*Task brief:* For every record that follows, write out the text exactly and omit the picture, if one is present.

Extracted page text data
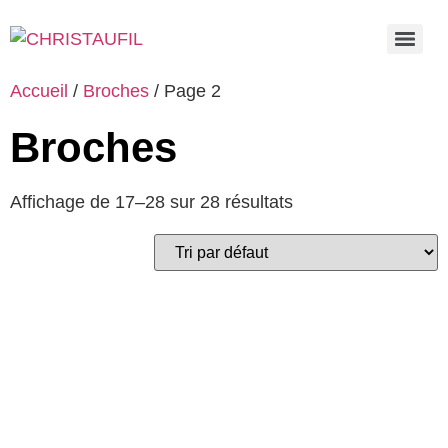
Accueil
/
Broches
/ Page 2
Broches
Affichage de 17–28 sur 28 résultats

*Solution for this task:*
Accueil
/
Broches
/ Page 2
Broches
Affichage de 17–28 sur 28 résultats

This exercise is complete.